Nals Margreid, a winery in South Tyrol, is presenting its production site as part of its identity, highlighting a design that links winemaking, hospitality and the surrounding landscape in one place.

The winery, in Nalles near Bolzano, said Thursday that its complex was conceived to make the path from grape reception to aging visible to visitors while improving the flow of work for cellar staff. The project was designed by architect Markus Scherer and developed in stages from 2011 to 2020 after an initiative launched in 2007 to bring the company’s operations together at a single site.

At the center of the plan is a gravity-flow vinification system, which uses changes in elevation to move grapes and wine through production with less mechanical handling. That choice shaped the building itself. The winery said the layout follows the sequence of production, with a vinification tower serving as the technical core and a central courtyard, known as the Weinhof, functioning as both a work area and a space for visitors.

The company is also emphasizing transparency as a defining feature of the site. From the entrance, visitors can see into production rooms, barrel areas and aging spaces through glazed openings and interior sightlines. The aim is to make daily cellar work visible rather than hidden behind closed walls, and to connect wine tourism more directly with production.

That approach reflects a broader trend in European wine regions where wineries are increasingly designed not only as industrial facilities but also as public-facing destinations. In South Tyrol, where vineyards, villages and mountain landscapes are closely tied to tourism, architecture has become part of how producers present their wines and local identity.

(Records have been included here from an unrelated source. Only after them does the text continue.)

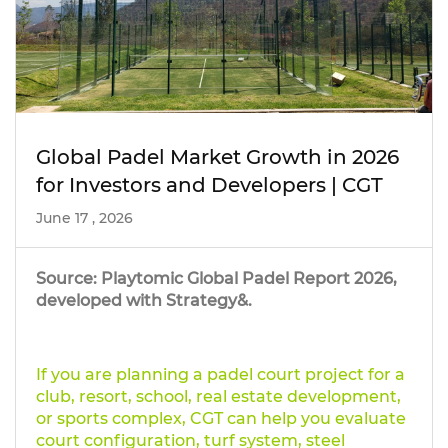
Global Padel Market Growth in 2026
for Investors and Developers | CGT
June 17 , 2026
Source: Playtomic Global Padel Report 2026,
developed with Strategy&.
If you are planning a padel court project for a
club, resort, school, real estate development,
or sports complex, CGT can help you evaluate
court configuration, turf system, steel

Nals Margreid said its building volumes were designed to follow the contours of the land. The materials were chosen to reflect the area between Bolzano and Merano, including concrete pigmented with locally sourced porphyry aggregate, along with wood and glass. The winery said those choices were intended to reduce visual contrast with the surrounding environment and keep the structure tied to local building traditions.

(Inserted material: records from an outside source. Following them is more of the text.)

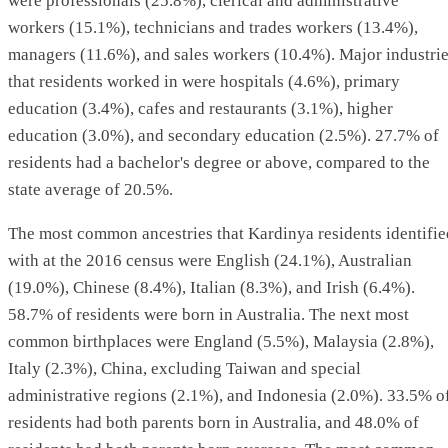
were professionals (25.8%), clerical and administrative
workers (15.1%), technicians and trades workers (13.4%),
managers (11.6%), and sales workers (10.4%). Major industri
that residents worked in were hospitals (4.6%), primary
education (3.4%), cafes and restaurants (3.1%), higher
education (3.0%), and secondary education (2.5%). 27.7% of
residents had a bachelor's degree or above, compared to the
state average of 20.5%.
The most common ancestries that Kardinya residents identifie
with at the 2016 census were English (24.1%), Australian
(19.0%), Chinese (8.4%), Italian (8.3%), and Irish (6.4%).
58.7% of residents were born in Australia. The next most
common birthplaces were England (5.5%), Malaysia (2.8%),
Italy (2.3%), China, excluding Taiwan and special
administrative regions (2.1%), and Indonesia (2.0%). 33.5% o
residents had both parents born in Australia, and 48.0% of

The project also included the restoration of Ansitz von Campi, a historic farmhouse on the property. According to the winery, the building was incorporated into the larger complex without changing its original character. It now forms part of an ensemble that includes spaces for tastings, hospitality and wine sales alongside production functions.

The company described that restoration as an effort to preserve continuity between the site’s rural past and its current role as a modern winery. In practical terms, it means that visitors move through a property where older architecture and newer cellar spaces are presented as parts of one story rather than separate elements.

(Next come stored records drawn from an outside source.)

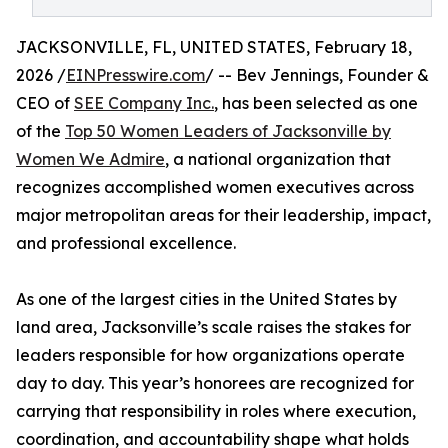
JACKSONVILLE, FL, UNITED STATES, February 18,
2026 /
EINPresswire.com
/ -- Bev Jennings, Founder &
CEO of
SEE Company Inc.
, has been selected as one
of the
Top 50 Women Leaders of Jacksonville by
Women We Admire
, a national organization that
recognizes accomplished women executives across
major metropolitan areas for their leadership, impact,
and professional excellence.
As one of the largest cities in the United States by
land area, Jacksonville’s scale raises the stakes for
leaders responsible for how organizations operate
day to day. This year’s honorees are recognized for
carrying that responsibility in roles where execution,
coordination, and accountability shape what holds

The winery’s architecture has drawn recognition before. In 2012, the project was featured at the Venice Biennale in connection with The Wine Cathedrals international competition, where it received recognition in the interior design category.

For Nals Margreid, the message is clear: the building is not meant to serve only as infrastructure for making wine. It is also intended to explain how the winery works, where it belongs and how it wants visitors to understand South Tyrol through wine, place and design.